L’opposition et l’alternative démocratique
En présence d’une large assistance, les sections provinciale et local du PPS à Tiznit ont proposé au public de la ville, vendredi dernier, une conférence à laquelle deux éminents militants de la direction du parti : Ahmed Zaki et Abdelatif Ouammou.
Le sujet de cette rencontre politique n’est autre que la thématique d’actualité, juste après avoir quitté le gouvernement, en l’occurrence: l’opposition et l’alternative démocratique. Dans son intervention, Ahmed Zaki s’est étendu sur le parcours du parti, depuis l’Alternance, en mettant l’accent sur son engagement durant plus de deux décennies à l’exécutif et son attachement aux principes et aux valeurs qui l’ont constamment émaillé, à travers ses ministres. Pendant tout ce temps, le parti a pu surmonter avec brio les coups bas qui dont il fut l’objet, mettant les questions de la nation et du peuple au dessus de toutes autres considérations, souligne-t-il.
Cette ligne politique du parti qui n’a pas toujours plu à ses détracteurs, était, en revanche, imperturbable, en dépit de toute d’intimidations qui émanaient de nombre de parties, y compris de son allié le plus proche, ces derniers temps. Après avoir supporté ces moments cruciaux, puisqu’on a limogé son secrétaire général et son ministre de la santé, considéré comme l’un des plus illustres du gouvernement, selon l’opinion national, ensuite la suppression du secrétariat d’Etat de l’eau, assure par Charafate Afailal, le PPS se trouvait dans l’incapacité de poursuivre sa mission au sein d’un exécutif disparate et incohérent.
A ce propos, il fait constater que le récent remaniement ministériel qui devrait regrouper des ministres à «compétence» comme il a été convenu, a reconduit les mêmes figures dans des postes clés, en plus de l’hégémonie des ministres technocrates. L’intervenant a mis en exergue tout le bilan brillant des ministres du parti, tout en leur rendant un vibrant hommage, alors que les prétextes de leur éviction étaient infondés, puisque les chantiers à la charge des deux premiers étaient déjà exécutés avant terme, sans aucun dysfonctionnement et que le remerciement de la troisième était un règlement de compte du ministre de tutelle.
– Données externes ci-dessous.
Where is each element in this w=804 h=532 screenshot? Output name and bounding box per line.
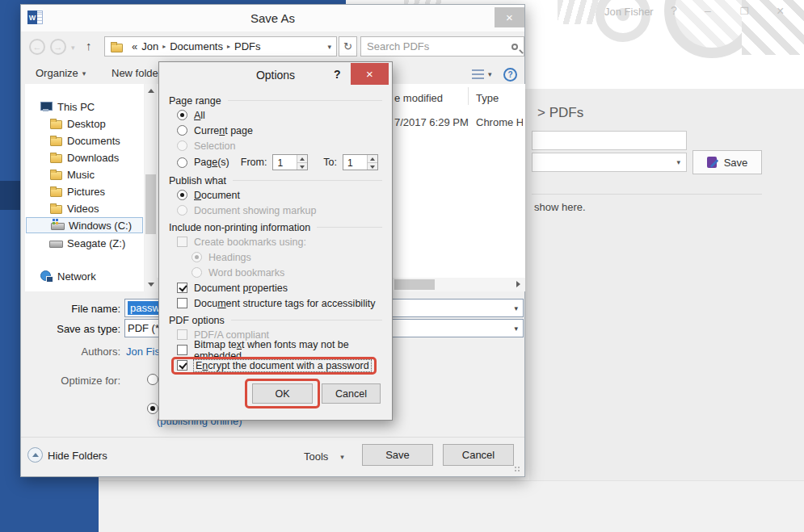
tree-item-windows-c[interactable]: Windows (C:) [26, 217, 143, 233]
checkbox-encrypt-password[interactable]: Encrypt the document with a password [169, 358, 382, 373]
close-dialog-icon[interactable]: × [495, 7, 524, 27]
optimize-minimum-radio[interactable] [147, 403, 158, 414]
column-divider[interactable] [468, 87, 469, 105]
backstage-filetype-dropdown[interactable]: ▾ [532, 153, 687, 172]
radio-all[interactable]: All [169, 107, 382, 123]
stepper-up-icon[interactable] [368, 155, 377, 163]
titlebar-decoration-stripes [742, 0, 804, 55]
chevron-down-icon[interactable]: ▾ [327, 43, 331, 51]
tree-item-this-pc[interactable]: This PC [25, 98, 144, 115]
radio-current-page[interactable]: Current page [169, 123, 382, 138]
checkbox-bitmap-text[interactable]: Bitmap text when fonts may not be embedd… [169, 342, 382, 358]
group-header-pdf-options: PDF options [169, 313, 382, 327]
backstage-save-button[interactable]: Save [692, 150, 762, 174]
minimize-icon[interactable]: – [705, 4, 711, 17]
tree-item-network[interactable]: Network [25, 268, 144, 284]
backstage-note: show here. [534, 201, 586, 213]
backstage-bottom-area [99, 480, 804, 532]
to-label: To: [323, 157, 337, 168]
ok-button[interactable]: OK [252, 383, 313, 404]
chevron-down-icon: ▾ [488, 70, 492, 78]
back-icon[interactable]: ← [29, 39, 45, 55]
tree-item-videos[interactable]: Videos [25, 200, 144, 216]
restore-icon[interactable]: ❐ [740, 6, 749, 17]
backstage-filename-input[interactable] [532, 131, 687, 150]
save-button[interactable]: Save [362, 444, 433, 466]
breadcrumb-item-documents[interactable]: Documents [170, 40, 223, 52]
scrollbar-thumb[interactable] [145, 174, 156, 234]
scrollbar-thumb[interactable] [394, 279, 435, 290]
radio-icon [177, 125, 187, 136]
tree-item-downloads[interactable]: Downloads [25, 149, 144, 165]
refresh-icon[interactable]: ↻ [339, 36, 357, 57]
scroll-down-icon[interactable] [148, 283, 154, 287]
breadcrumb-item-pdfs[interactable]: PDFs [234, 40, 261, 52]
help-icon[interactable]: ? [671, 4, 677, 17]
stepper-down-icon[interactable] [297, 163, 307, 170]
options-dialog: Options ? × Page range All Current page … [158, 61, 393, 421]
tree-scrollbar[interactable] [145, 84, 157, 291]
breadcrumb-overflow-icon[interactable]: « [132, 40, 137, 52]
authors-value[interactable]: Jon Fis [126, 346, 160, 358]
nav-history-chevron-icon[interactable]: ▾ [71, 44, 75, 52]
help-icon[interactable]: ? [334, 68, 341, 81]
save-icon [707, 157, 718, 168]
tree-item-music[interactable]: Music [25, 166, 144, 182]
radio-document[interactable]: Document [169, 187, 382, 203]
cancel-button[interactable]: Cancel [443, 444, 514, 466]
stepper-down-icon[interactable] [368, 163, 377, 170]
organize-menu[interactable]: Organize ▾ [36, 67, 86, 79]
radio-document-showing-markup: Document showing markup [169, 203, 382, 218]
tree-item-documents[interactable]: Documents [25, 132, 144, 149]
resize-grip[interactable] [514, 466, 520, 472]
folder-icon [49, 186, 62, 197]
stepper-up-icon[interactable] [297, 155, 307, 163]
drive-icon [49, 237, 62, 249]
optimize-standard-radio[interactable] [147, 374, 158, 385]
folder-icon [110, 41, 123, 52]
account-user-name: Jon Fisher [604, 6, 654, 18]
checkbox-create-bookmarks: Create bookmarks using: [169, 234, 382, 249]
authors-label: Authors: [52, 346, 120, 358]
chevron-down-icon[interactable]: ▾ [514, 304, 518, 312]
view-options-button[interactable]: ▾ [472, 69, 492, 79]
up-icon[interactable]: ↑ [86, 39, 92, 52]
close-window-icon[interactable]: × [777, 4, 784, 19]
new-folder-button[interactable]: New folder [112, 67, 162, 79]
to-page-stepper[interactable]: 1 [343, 154, 378, 170]
scroll-right-icon[interactable] [516, 281, 520, 287]
tools-menu[interactable]: Tools ▾ [304, 450, 344, 463]
file-row-type[interactable]: Chrome HTM [476, 116, 523, 128]
tree-item-desktop[interactable]: Desktop [25, 115, 144, 132]
forward-icon[interactable]: → [50, 39, 66, 55]
cancel-options-button[interactable]: Cancel [322, 383, 381, 404]
close-options-icon[interactable]: × [351, 63, 389, 85]
breadcrumb-item-jon[interactable]: Jon [141, 40, 158, 52]
breadcrumb-separator-icon: ▸ [227, 43, 230, 50]
hide-folders-icon[interactable] [27, 447, 43, 463]
chevron-down-icon[interactable]: ▾ [514, 325, 518, 333]
tree-item-pictures[interactable]: Pictures [25, 183, 144, 199]
help-icon[interactable]: ? [503, 68, 517, 82]
checkbox-document-structure-tags[interactable]: Document structure tags for accessibilit… [169, 295, 382, 311]
backstage-save-pane: > PDFs ▾ Save show here. [529, 89, 804, 480]
backstage-path: > PDFs [537, 105, 583, 121]
checkbox-document-properties[interactable]: Document properties [169, 280, 382, 295]
radio-icon [192, 252, 202, 262]
file-row-date[interactable]: 7/2017 6:29 PM [394, 116, 469, 128]
scroll-up-icon[interactable] [148, 89, 154, 93]
radio-selection: Selection [169, 138, 382, 153]
column-header-date-modified[interactable]: e modified [394, 92, 443, 104]
breadcrumb[interactable]: « Jon ▸ Documents ▸ PDFs ▾ [104, 36, 337, 57]
search-box[interactable] [360, 36, 524, 57]
tree-item-seagate-z[interactable]: Seagate (Z:) [25, 235, 144, 251]
search-input[interactable] [367, 40, 511, 52]
radio-pages[interactable]: Page(s) From: 1 To: 1 [169, 153, 382, 171]
column-header-type[interactable]: Type [476, 92, 499, 104]
system-drive-icon [51, 220, 64, 231]
folder-icon [49, 135, 62, 146]
from-page-stepper[interactable]: 1 [272, 154, 308, 170]
hide-folders-button[interactable]: Hide Folders [48, 450, 107, 462]
checkbox-icon [177, 283, 187, 293]
folder-icon [49, 152, 62, 163]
C’est ainsi que le PPS abandonne le gouvernement, surtout que celui-ci n’a aucun portage politique ni aptitude à mettre en œuvre un plan d’action à même de combler les attentes et les aspirations des citoyens. L’opposition que prône le parti, enchaîne le conférencier, se veut responsable, démocratique, progressiste et résilient tourne vers la construction d’un espace politique sain où les programmes et les positions sont confrontés, sans verser dans le dénigrement et la bassesse.
Prenant la parole par la suite, Abdelatif Ouammou, s’est également penché, pour sa part, sur l’opposition à laquelle s’adonne dorénavant le PPS, en réaffirmant son caractère purement politique.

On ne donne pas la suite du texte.